Properties of Matter, Classification of Matter, and Simple Separation Techniques

• 1.1 Properties of Matter

  • Matter ➔ Has mass and occupies space.
  • Chemical Change ➔ Change in the substance’s composition (examples: lighting a candle; digesting food).
  • Physical Change ➔ Change of physical state, form, or appearance (examples: ice melting; grinding coffee beans).
  • Chemical Properties ➔ Ability of a substance to change into one or more substances (examples: corrosiveness of acid; iron rusting).
  • Physical Properties ➔ A physical characteristic of a substance that can be observed without changing its composition (examples: state of matter; malleability of aluminum).

• 1.2 Classification of Matter

  • Matter is classified into pure substances (elements and compounds) and mixtures (homogeneous and heterogeneous).
  • A. Pure substances
  • An element or compound made up of one type of particle.
  • Have a fixed composition and definite properties.
  • a. Elements ➔ Pure substances that cannot be broken down (examples: Al = Aluminum; Cl = Chlorine).
  • b. Compounds ➔ Composed of two or more elements chemically combined in fixed ratios (examples: CH₄ = Methane; NaCl = Sodium Chloride).
  • B. Mixtures
  • Composed of two or more substances physically combined, no fixed ratio.
  • a. Homogeneous mixtures are uniform (examples: Sugar in tea; Saltwater).
  • b. Heterogeneous mixtures are not uniform (examples: Oil and water; Salad).

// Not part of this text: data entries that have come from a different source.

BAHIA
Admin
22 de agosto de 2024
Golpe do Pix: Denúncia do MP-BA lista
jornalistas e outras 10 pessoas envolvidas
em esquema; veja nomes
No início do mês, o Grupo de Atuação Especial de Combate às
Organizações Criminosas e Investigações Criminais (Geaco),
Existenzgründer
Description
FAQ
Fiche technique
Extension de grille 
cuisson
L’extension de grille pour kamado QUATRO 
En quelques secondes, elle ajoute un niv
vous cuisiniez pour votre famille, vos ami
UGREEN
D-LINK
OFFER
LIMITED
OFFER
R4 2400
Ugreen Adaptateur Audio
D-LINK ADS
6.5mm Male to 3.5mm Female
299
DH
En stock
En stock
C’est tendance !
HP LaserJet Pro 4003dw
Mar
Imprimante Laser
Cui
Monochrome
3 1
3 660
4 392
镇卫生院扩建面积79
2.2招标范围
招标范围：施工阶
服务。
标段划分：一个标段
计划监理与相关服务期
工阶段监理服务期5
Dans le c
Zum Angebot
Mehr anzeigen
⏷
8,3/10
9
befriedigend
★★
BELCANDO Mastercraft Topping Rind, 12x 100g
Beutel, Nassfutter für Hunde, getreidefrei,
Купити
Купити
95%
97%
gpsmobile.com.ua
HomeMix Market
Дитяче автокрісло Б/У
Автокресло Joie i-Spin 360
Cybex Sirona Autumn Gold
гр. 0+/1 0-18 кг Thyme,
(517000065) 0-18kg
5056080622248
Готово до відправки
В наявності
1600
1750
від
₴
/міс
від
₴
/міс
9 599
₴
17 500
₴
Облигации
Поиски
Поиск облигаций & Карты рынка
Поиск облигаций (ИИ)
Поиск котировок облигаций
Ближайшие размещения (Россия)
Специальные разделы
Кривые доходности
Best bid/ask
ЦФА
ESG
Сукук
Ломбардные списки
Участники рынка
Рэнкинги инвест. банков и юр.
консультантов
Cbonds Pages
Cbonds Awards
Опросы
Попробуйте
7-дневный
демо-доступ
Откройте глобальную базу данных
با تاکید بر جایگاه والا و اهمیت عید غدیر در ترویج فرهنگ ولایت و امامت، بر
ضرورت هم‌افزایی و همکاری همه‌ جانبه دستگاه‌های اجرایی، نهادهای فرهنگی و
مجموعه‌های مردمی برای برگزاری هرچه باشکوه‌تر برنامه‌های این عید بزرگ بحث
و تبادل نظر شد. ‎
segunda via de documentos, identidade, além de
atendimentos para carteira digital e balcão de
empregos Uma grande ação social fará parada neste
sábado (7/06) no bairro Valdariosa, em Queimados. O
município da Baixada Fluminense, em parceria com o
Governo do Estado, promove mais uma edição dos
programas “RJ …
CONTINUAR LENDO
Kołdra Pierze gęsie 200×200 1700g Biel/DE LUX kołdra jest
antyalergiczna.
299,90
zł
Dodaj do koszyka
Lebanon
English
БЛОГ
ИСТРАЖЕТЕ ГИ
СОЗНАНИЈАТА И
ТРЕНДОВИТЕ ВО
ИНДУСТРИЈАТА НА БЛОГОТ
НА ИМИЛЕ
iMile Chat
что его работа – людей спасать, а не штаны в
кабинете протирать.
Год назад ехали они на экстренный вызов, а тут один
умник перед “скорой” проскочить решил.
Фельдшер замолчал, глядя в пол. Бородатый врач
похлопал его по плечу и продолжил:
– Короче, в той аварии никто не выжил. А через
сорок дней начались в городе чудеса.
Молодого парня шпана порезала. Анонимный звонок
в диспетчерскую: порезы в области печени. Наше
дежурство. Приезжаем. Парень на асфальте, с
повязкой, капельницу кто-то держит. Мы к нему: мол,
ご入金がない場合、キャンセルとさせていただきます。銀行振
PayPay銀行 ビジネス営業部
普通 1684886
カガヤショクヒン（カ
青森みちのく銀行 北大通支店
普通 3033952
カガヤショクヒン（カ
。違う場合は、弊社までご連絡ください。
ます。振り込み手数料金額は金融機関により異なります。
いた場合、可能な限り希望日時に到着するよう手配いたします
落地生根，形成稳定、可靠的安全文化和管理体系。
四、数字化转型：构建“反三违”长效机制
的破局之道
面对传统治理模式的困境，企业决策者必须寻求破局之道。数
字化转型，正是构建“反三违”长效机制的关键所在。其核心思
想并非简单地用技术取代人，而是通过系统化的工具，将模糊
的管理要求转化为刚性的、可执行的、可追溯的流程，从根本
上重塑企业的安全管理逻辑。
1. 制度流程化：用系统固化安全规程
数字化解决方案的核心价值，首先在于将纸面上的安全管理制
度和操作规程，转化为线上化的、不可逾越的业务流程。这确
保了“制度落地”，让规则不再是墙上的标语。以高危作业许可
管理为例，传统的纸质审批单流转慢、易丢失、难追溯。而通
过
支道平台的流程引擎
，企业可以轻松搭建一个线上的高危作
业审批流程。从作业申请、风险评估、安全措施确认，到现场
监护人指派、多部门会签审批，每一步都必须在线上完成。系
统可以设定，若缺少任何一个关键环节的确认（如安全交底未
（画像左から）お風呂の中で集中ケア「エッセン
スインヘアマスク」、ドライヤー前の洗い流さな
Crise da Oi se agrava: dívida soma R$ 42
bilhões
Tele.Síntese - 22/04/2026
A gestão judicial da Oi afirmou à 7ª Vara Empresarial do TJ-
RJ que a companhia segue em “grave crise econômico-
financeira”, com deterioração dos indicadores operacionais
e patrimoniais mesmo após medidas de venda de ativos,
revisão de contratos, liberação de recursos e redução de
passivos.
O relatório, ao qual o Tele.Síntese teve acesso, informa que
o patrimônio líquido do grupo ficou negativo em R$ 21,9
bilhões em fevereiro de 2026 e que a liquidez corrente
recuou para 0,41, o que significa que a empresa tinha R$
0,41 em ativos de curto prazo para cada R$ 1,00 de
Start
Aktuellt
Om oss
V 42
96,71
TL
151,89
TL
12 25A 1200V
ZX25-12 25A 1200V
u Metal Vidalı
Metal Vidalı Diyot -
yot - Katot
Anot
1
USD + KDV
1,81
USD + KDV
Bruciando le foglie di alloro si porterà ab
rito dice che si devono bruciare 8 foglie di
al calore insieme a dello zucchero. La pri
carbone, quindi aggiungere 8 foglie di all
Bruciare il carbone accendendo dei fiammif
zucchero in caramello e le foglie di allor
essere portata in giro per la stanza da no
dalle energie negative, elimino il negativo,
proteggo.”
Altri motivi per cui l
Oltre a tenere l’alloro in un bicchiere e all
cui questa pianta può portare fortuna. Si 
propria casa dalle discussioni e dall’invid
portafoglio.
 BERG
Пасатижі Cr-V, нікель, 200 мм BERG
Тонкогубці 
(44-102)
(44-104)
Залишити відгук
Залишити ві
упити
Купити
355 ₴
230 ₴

• 1.3 Simple Separation Techniques

  • 1. Filtration ➔ Uses a porous barrier to separate solids from liquids based on particle size.
  • 2. Distillation ➔ Uses heat to separate mixtures based on differences in boiling points.
  • 3. Crystallization ➔ Formation of solids from an impure mixture.
  • 4. Sublimation ➔ Solids turn into vapor, bypassing the liquid phase.
  • 5. Chromatography ➔ Separates substances based on solubility and affinity to the mobile and stationary phases.
  • 6. Evaporation ➔ Removes solvent by vaporization to separate solute.
  • 7. Mechanical Picking ➔ Manual separation based on physical properties.
  • 8. Magnetic Separation ➔ Uses magnets to separate ferromagnetic substances.
  • 9. Decantation ➔ Separates liquid from solid by gently pouring off the top layer; based on density difference.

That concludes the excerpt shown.